4. AI: hype vs. measurable impact
AI usage in marketing is high, nearly 90% of SaaS companies are using it ,but almost 50% see no measurable impact. Meanwhile, early adopters who’ve integrated AI into product and go-to-market processes are quietly gaining efficiency and market share.
🔎 Implication: Don’t throw budget at AI just to “keep up”. Instead, pressure-test any AI implementation with two questions:
Can we quantify how this improves conversion, cost, or customer experience?
Are we enhancing our human teams with AI, or replacing them with inefficient automation?
5. Mid-market focus delivers the best return
Mid-market customers show the best blend of ARR per rep and quota attainment, outperforming both SMB and enterprise sales in efficiency. Marketing teams need to revisit customer segmentation and ensure they aren’t chasing logos that won’t convert or retain.

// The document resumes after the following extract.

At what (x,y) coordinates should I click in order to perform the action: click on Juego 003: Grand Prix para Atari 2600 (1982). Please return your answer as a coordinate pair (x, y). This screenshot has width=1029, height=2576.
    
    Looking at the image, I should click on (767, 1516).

🔎 Implication: Get back to basics, segment by revenue potential, not brand recognition. Build campaigns and messaging around value affirmation (per Gartner) to reduce buyer remorse and improve deal confidence.
6. The metrics that matter to CEOs and FDs
If you’re a CEO or FD, what should you demand from your marketing function this year?
Pipeline influence and attribution that maps to closed-won revenue, not MQLs.
Efficiency metrics like CAC payback, marketing contribution to LTV, and marketing-sourced ARR.
Alignment with commercial goals, not abstract brand awareness.
A plan that scales without headcount, given that hiring growth has halved (9.3% projected vs. 18.7% in 2024), lean execution matters more than ever.
So, what should Marketers do differently in this planning cycle?
Here’s the short list:
Rebuild your GTM playbook: Shift from awareness to conversion. Map value across the full buyer journey and integrate human + digital in your funnel design.
Tighten sales alignment: Co-own revenue targets. ABM isn’t optional anymore, it’s how modern teams target, engage and close.
Prioritise post-sale growth: Expansion and retention are your fastest paths to revenue. NRR is now a marketing KPI.
Run marketing like a P&L: Track efficiency, not activity. Show cost per opportunity, not just cost per lead.
Pressure test every initiative against revenue impact: If you can’t trace the output to pipeline, challenge its place in the plan.
Final thought for leadership teams
2025 isn’t about heroics, it’s about maturity, discipline and focus. The winners will be the companies that understand this shift and build marketing engines that are tightly integrated with revenue outcomes, customer value, and operational efficiency.
If your marketing team is still chasing vanity metrics, it’s time to have the hard conversation.